Provided entries section start

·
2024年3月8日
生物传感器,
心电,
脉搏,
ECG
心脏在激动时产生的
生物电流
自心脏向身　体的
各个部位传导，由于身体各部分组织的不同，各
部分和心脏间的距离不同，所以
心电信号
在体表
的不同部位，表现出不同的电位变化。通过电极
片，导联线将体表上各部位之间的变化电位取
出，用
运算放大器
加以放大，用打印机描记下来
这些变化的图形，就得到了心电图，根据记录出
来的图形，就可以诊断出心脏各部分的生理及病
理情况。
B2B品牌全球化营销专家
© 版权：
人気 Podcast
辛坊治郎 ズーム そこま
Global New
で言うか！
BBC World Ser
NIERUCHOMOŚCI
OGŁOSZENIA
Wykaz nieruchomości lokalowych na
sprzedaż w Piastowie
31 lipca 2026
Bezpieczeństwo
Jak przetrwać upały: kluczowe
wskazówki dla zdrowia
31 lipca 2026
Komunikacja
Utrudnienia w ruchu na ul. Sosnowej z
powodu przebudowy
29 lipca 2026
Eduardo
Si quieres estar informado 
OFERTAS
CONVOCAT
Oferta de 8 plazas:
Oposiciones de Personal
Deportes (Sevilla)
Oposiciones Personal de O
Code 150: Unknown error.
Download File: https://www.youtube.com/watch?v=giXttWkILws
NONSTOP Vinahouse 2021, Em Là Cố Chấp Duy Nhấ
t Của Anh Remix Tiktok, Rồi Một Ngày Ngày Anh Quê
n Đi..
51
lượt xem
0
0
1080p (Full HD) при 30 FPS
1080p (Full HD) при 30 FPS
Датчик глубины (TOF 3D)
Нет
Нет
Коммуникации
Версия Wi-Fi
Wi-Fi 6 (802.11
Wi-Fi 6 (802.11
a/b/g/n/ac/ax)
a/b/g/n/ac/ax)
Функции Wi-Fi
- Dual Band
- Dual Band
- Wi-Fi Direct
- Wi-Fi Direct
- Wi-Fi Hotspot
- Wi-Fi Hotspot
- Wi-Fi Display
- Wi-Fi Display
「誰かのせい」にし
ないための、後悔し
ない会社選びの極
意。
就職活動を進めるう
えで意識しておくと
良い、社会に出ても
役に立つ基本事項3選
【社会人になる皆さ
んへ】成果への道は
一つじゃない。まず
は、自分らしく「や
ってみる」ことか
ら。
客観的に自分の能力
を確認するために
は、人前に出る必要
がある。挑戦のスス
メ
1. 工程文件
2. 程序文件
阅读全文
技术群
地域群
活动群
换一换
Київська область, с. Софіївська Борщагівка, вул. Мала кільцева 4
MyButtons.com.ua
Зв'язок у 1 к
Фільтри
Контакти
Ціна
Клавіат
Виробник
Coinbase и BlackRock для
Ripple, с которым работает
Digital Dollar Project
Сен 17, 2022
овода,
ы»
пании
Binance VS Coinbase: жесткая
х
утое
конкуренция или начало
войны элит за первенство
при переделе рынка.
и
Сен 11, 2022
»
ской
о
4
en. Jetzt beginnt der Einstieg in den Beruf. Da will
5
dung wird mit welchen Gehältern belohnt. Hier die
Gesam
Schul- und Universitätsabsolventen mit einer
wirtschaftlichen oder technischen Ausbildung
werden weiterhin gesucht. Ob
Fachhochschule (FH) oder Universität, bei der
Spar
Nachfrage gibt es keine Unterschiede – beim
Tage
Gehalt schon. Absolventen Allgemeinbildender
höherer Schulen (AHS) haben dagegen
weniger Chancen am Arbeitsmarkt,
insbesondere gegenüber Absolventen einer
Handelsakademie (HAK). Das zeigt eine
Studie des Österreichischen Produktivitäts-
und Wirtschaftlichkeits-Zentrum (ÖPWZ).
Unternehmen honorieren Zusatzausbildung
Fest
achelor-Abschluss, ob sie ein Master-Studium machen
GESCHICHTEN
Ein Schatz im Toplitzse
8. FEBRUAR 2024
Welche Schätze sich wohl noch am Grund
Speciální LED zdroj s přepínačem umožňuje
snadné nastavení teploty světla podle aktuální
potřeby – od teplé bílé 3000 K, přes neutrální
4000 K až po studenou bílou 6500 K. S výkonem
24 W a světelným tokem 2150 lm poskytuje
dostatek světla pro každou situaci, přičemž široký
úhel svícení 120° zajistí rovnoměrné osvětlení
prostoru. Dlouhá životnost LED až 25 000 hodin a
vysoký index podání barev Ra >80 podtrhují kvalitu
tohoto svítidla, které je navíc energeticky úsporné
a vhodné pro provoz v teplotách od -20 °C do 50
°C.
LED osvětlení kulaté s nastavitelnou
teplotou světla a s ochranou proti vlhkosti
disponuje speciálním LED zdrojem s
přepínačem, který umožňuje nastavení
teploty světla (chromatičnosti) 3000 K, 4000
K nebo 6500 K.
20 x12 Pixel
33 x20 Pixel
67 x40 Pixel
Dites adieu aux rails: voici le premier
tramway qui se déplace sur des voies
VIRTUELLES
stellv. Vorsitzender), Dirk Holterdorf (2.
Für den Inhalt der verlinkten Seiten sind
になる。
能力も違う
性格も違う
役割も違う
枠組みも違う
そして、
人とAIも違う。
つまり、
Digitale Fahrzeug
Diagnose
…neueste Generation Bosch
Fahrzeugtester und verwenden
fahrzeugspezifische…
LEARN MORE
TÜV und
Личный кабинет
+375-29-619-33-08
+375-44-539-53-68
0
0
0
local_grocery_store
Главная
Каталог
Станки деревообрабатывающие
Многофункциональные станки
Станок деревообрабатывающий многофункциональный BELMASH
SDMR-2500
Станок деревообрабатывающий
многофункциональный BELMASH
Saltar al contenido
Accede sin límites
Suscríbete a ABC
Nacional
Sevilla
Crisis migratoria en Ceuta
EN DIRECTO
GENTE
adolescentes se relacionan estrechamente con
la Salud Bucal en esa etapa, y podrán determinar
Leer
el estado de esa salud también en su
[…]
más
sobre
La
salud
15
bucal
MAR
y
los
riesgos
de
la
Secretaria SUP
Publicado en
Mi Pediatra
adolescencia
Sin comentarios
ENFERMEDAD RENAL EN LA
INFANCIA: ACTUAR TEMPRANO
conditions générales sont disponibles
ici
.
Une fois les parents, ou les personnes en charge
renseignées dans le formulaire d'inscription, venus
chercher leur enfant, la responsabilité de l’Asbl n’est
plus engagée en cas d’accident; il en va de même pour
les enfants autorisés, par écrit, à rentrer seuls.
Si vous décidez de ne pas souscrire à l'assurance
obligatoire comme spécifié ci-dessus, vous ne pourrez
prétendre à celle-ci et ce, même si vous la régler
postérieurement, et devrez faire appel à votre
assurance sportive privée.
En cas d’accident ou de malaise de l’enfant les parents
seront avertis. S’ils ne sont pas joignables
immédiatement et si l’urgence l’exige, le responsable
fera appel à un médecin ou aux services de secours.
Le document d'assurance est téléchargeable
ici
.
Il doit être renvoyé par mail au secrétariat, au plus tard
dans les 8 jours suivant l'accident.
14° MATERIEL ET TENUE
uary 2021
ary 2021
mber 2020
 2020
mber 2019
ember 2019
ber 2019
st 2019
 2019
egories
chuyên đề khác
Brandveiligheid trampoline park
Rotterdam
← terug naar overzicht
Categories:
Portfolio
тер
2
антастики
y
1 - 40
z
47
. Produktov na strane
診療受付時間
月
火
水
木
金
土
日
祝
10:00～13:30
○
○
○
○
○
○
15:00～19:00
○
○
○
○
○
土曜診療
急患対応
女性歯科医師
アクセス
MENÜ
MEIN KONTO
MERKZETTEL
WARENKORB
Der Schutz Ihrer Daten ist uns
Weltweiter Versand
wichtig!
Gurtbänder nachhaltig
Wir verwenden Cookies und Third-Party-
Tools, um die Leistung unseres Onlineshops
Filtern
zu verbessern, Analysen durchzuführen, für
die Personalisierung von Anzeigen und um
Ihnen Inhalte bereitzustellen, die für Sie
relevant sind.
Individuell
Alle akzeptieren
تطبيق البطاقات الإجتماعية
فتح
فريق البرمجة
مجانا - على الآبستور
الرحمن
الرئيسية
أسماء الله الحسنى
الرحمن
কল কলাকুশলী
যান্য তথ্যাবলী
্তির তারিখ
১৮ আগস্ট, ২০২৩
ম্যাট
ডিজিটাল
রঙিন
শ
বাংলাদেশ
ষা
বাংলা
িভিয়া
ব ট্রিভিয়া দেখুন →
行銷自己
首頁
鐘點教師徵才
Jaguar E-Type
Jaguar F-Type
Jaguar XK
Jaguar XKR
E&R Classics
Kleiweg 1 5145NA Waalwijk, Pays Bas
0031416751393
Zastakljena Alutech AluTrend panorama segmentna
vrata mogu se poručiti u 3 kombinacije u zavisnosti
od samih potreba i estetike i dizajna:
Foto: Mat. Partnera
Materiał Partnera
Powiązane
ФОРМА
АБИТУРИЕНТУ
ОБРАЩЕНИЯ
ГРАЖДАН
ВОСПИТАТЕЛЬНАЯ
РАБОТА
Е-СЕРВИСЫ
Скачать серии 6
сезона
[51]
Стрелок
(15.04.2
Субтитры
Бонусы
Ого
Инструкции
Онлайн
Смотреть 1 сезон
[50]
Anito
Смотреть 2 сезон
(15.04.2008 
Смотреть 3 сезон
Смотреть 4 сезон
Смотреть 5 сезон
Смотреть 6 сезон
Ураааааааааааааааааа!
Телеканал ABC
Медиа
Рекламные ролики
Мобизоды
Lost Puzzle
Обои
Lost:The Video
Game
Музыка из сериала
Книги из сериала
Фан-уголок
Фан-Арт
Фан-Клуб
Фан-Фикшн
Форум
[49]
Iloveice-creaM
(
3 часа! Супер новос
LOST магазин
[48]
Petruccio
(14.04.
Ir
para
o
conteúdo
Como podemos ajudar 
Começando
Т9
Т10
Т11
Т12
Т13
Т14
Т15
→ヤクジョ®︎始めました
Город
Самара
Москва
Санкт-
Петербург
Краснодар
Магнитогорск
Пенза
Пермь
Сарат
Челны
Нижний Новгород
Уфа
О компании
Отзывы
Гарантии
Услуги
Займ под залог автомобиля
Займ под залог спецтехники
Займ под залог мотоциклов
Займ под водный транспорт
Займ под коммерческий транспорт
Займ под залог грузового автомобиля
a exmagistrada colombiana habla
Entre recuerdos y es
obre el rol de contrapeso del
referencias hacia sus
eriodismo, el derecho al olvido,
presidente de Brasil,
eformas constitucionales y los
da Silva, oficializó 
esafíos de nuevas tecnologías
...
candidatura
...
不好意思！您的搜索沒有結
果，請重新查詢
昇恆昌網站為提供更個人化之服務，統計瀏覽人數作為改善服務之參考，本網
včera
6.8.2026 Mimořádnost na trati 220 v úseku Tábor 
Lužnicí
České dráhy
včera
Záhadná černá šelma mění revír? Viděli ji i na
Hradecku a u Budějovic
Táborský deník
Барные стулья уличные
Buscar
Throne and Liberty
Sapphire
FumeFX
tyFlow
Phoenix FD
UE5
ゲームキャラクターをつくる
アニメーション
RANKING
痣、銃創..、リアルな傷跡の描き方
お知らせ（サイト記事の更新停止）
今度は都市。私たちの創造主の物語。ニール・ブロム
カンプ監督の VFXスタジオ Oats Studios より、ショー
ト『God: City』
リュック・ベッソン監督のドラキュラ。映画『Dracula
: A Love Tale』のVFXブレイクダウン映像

Provided entries section end

**How to complete this task:**
Every line above from the line with "die Personalisierung von Anzeigen und um" to the line with "Ураааааааааааааааааа!", both included, must be reproduced exactly, and no other line may appear.

**Result:**
die Personalisierung von Anzeigen und um
Ihnen Inhalte bereitzustellen, die für Sie
relevant sind.
Individuell
Alle akzeptieren
تطبيق البطاقات الإجتماعية
فتح
فريق البرمجة
مجانا - على الآبستور
الرحمن
الرئيسية
أسماء الله الحسنى
الرحمن
কল কলাকুশলী
যান্য তথ্যাবলী
্তির তারিখ
১৮ আগস্ট, ২০২৩
ম্যাট
ডিজিটাল
রঙিন
শ
বাংলাদেশ
ষা
বাংলা
িভিয়া
ব ট্রিভিয়া দেখুন →
行銷自己
首頁
鐘點教師徵才
Jaguar E-Type
Jaguar F-Type
Jaguar XK
Jaguar XKR
E&R Classics
Kleiweg 1 5145NA Waalwijk, Pays Bas
0031416751393
Zastakljena Alutech AluTrend panorama segmentna
vrata mogu se poručiti u 3 kombinacije u zavisnosti
od samih potreba i estetike i dizajna:
Foto: Mat. Partnera
Materiał Partnera
Powiązane
ФОРМА
АБИТУРИЕНТУ
ОБРАЩЕНИЯ
ГРАЖДАН
ВОСПИТАТЕЛЬНАЯ
РАБОТА
Е-СЕРВИСЫ
Скачать серии 6
сезона
[51]
Стрелок
(15.04.2
Субтитры
Бонусы
Ого
Инструкции
Онлайн
Смотреть 1 сезон
[50]
Anito
Смотреть 2 сезон
(15.04.2008 
Смотреть 3 сезон
Смотреть 4 сезон
Смотреть 5 сезон
Смотреть 6 сезон
Ураааааааааааааааааа!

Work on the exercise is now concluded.